Since 2002, they have been working in America on a unique way of interpreting the use of digital technology to support cinema projection. They are called Emerging Pictures and Giovanni Cozzi, who is their President, explained the role played by the company with regard to digital technology in a recent meeting with MEDIA Salles.

“Our mission - states Cozzi - is to encourage a different approach to digital technology from that promoted by Hollywood where, in the last few years, the emphasis has been placed almost exclusively on advantages which – in the production phase - regard mostly special effects and the opportunity of significant gains in efficiency, also extending to the distribution phase. Moreover, as regards projection, the improvement of quality of sound and vision has been stressed“.

However, as Emerging Pictures see it, the potential for digital seems to extend far further: “More content, to more places, more quickly ” is the slogan chosen by Cozzi to sum it up. 

Up until now in the United States, the offer of Art-house Films, which counts on 1,000 screens in cinema complexes showing independent and foreign language titles, has been concentrated in the big urban and cultural centres, first and foremost New York, thus implying that the country’s more outlying markets often have no access to this content or only far later on.

That’s why Emerging Pictures has chosen cultural centres (the main focal point of Art-house Films locally) and cinema complexes in nine medium-sized towns in the USA (Wilmington-Delaware, Scranton-Pennsylvania, Ft Lauderdale-Florida, Lake Worth-Florida, Buffalo-New York, Tulsa-Oklahoma, Tucson-Arizona, Lincoln-Nebraska, Martha’s Vineyard-Massachusetts)), as local partners for guaranteeing the digital screening of independent or foreign films at the same time as their New York release:  “Caterina in the Big City”, “Ladies in Lavender, “War Within” and “Mad Hot Ballroom” are just some of the films that were digitally screened by Emerging Pictures during 2005.

“Our objective - says Cozzi - is to intervene on local markets, using the technological and economic advantages of digital, in order to close the gap existing between the demand and offer of independent and foreign-language films.

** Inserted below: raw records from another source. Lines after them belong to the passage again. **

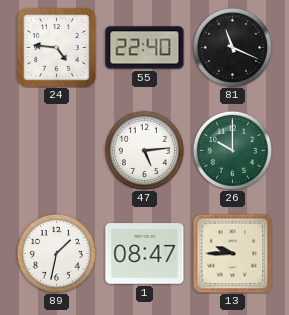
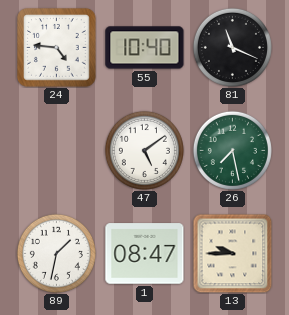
55: 22:40 -> 10:40
47: 5:14 -> 5:09
26: 10:00 -> 7:28
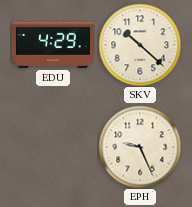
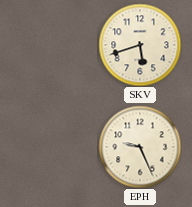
EDU: 4:29 -> none
SKV: 10:22 -> 5:42
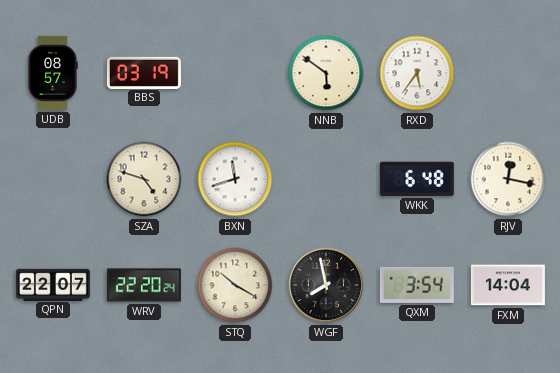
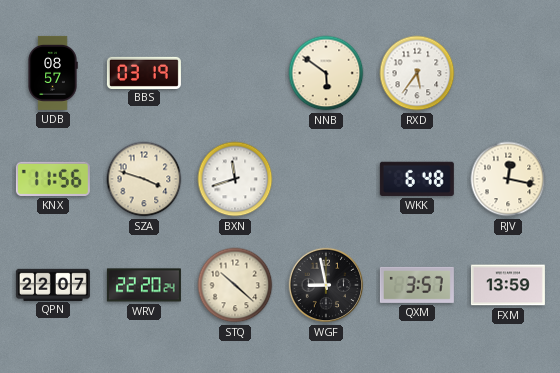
KNX: none -> 11:56
SZA: 4:48 -> 3:48
STQ: 10:20 -> 10:22
WGF: 7:58 -> 8:58
QXM: 3:54 -> 3:57
FXM: 14:04 -> 13:59
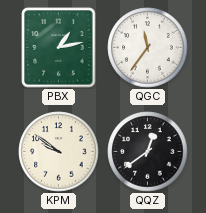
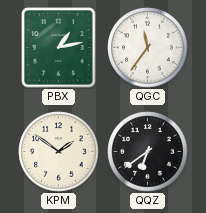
KPM: 9:51 -> 1:51
QQZ: 12:39 -> 6:39
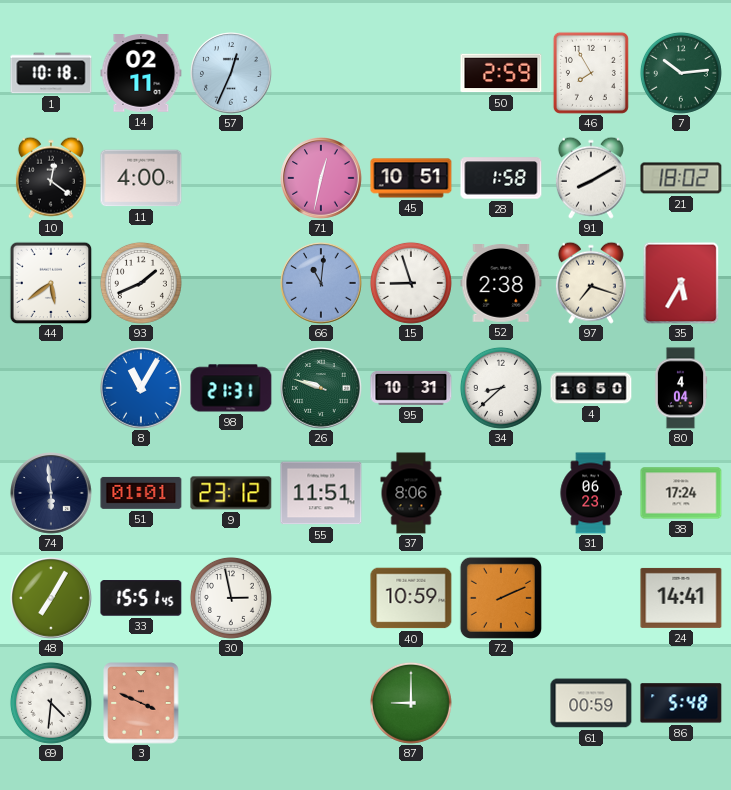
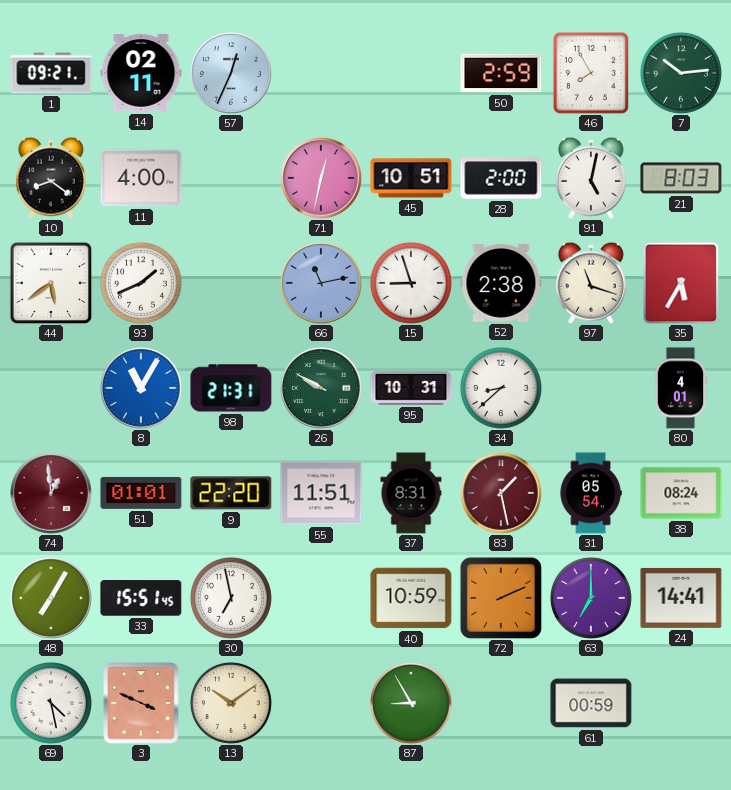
1: 10:18 -> 09:21
10: 12:21 -> 8:21
28: 1:58 -> 2:00
91: 8:10 -> 5:02
21: 18:02 -> 8:03
66: 11:01 -> 11:13
97: 7:18 -> 11:18
26: 9:48 -> 9:50
4: 16:50 -> none
80: 4:04 -> 4:01
74: 5:59 -> 12:59
74 dial: navy -> burgundy
9: 23:12 -> 22:20
37: 8:06 -> 8:31
83: none -> 1:28
31: 06:23 -> 05:54
38: 17:24 -> 08:24
30: 2:58 -> 6:58
63: none -> 7:00
69: 4:31 -> 4:28
13: none -> 10:09
87: 9:00 -> 8:55
86: 5:48 -> none
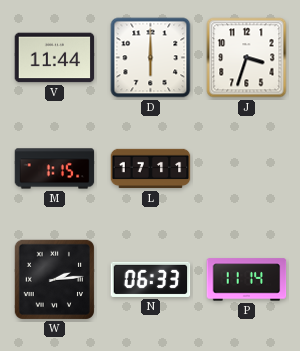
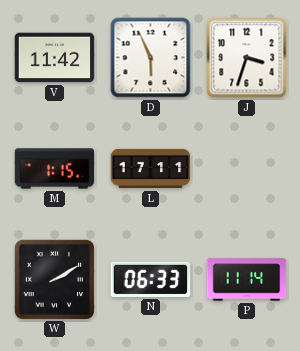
V: 11:44 -> 11:42
D: 6:00 -> 5:56
W: 2:14 -> 2:10
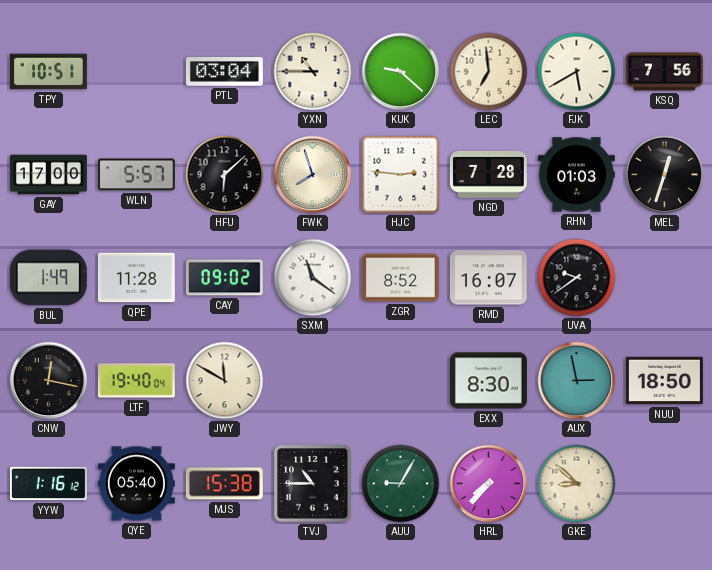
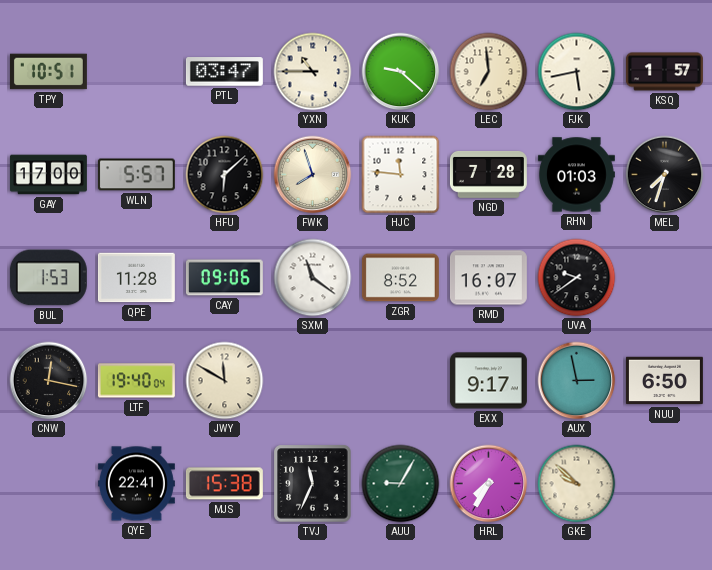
PTL: 03:04 -> 03:47
FJK: 5:40 -> 5:43
KSQ: 7:56 -> 1:57
HJC: 2:46 -> 11:46
MEL: 12:33 -> 7:33
BUL: 1:49 -> 1:53
CAY: 09:02 -> 09:06
EXX: 8:30 -> 9:17
NUU: 18:50 -> 6:50
YYW: 1:16 -> none
QYE: 05:40 -> 22:41
TVJ: 10:45 -> 11:34
HRL: 7:37 -> 7:35
GKE: 8:52 -> 9:52
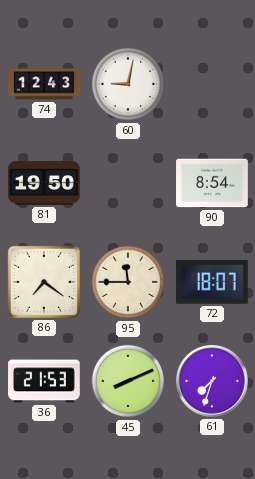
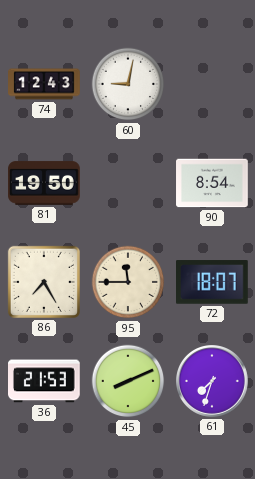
86: 7:21 -> 7:25
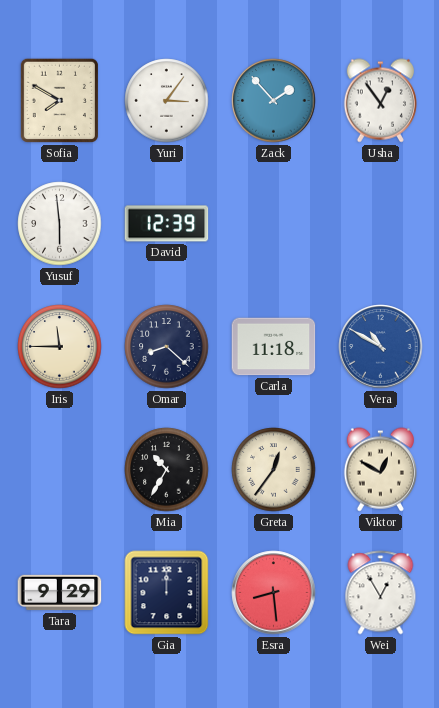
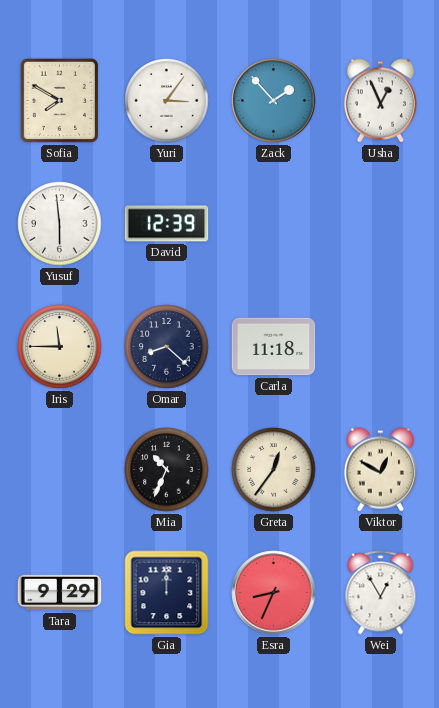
Usha: 12:54 -> 12:56
Vera: 10:50 -> none
Mia: 10:35 -> 10:34
Esra: 8:29 -> 8:34
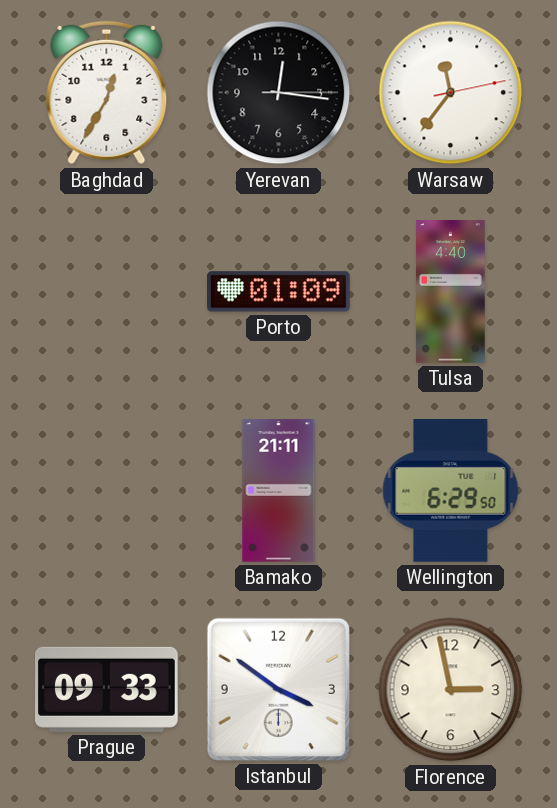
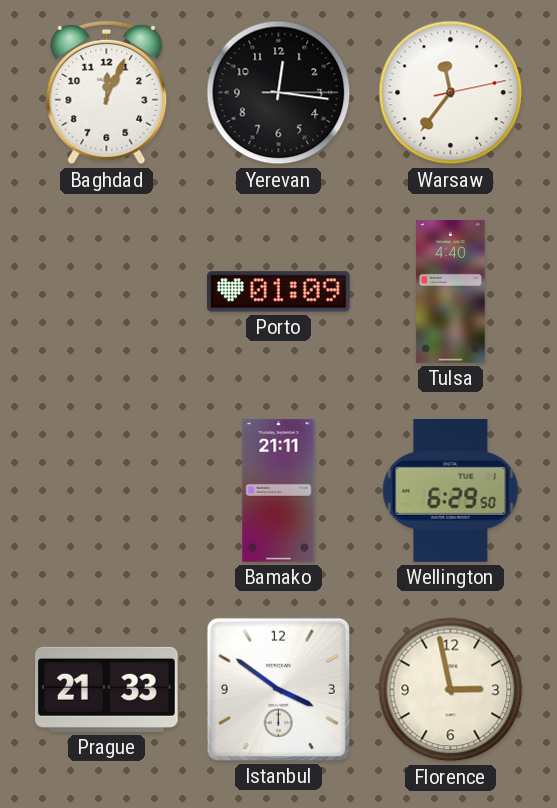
Baghdad: 12:35 -> 12:04
Prague: 09:33 -> 21:33
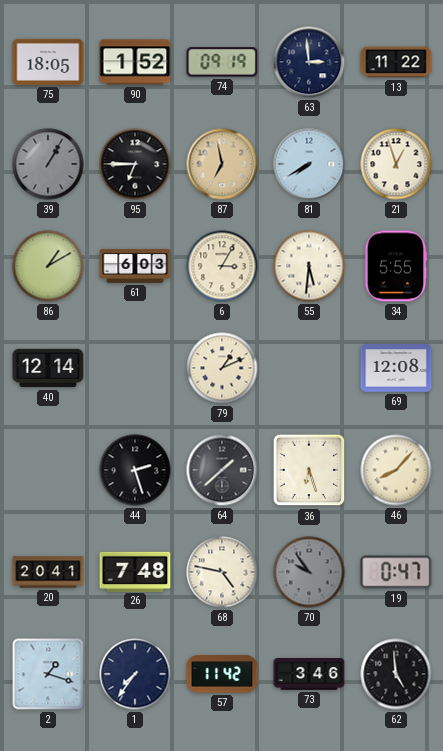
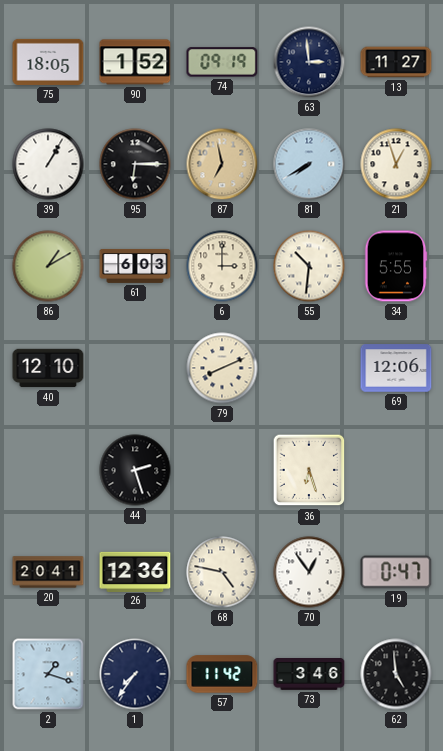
13: 11:22 -> 11:27
39 dial: grey -> white
95: 6:45 -> 6:15
6: 3:05 -> 3:00
55: 5:31 -> 10:31
40: 12:14 -> 12:10
79: 1:11 -> 8:11
69: 12:08 -> 12:06
64: 1:38 -> none
46: 8:07 -> none
26: 7:48 -> 12:36
70: 9:54 -> 12:54
70 dial: grey -> white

Emerging Pictures’ goal is 45 networked digital screens by the end this year and growing to 300 over the next two years”.

Apart from making distribution more “democratic”, the enhancement of the film product in terms of its experience value: the presentation of festivals simultaneously in different cities, with the possibility of transforming the audiences into a special jury, presenting awards to authors and organising screenings with the directors present, connected by broad band to large and geographically distant audiences. “We have at the same time – states Cozzi – presented festival syndications and other special film events in over 30 theatres”. These are examples of how the company attempts to take film products beyond their traditional boundaries.

But how does digital technology make all this possible? Thanks to the cost saving generated – this is what Cozzi says – by the combination of using reasonably priced projectors and adopting an alternative system of file compression to MPEG2.  The Brazilian network RAIN, which Emerging Pictures refer to, is, in fact, based on a file coding system known as VC1, capable of compressing a film down to 10 gigabytes, thus saving on transfer costs and, more in general, on the management of it.  According to Cozzi, this cost saving, which is missing with the prohibitive technology proposed by Hollywood, ensures that for cultural centres and independent movie theatres the barriers to the adoption of digital technology are removed, as well as the possibility of these venues aligning themselves with the big cities in terms of the cinema’s cultural offer.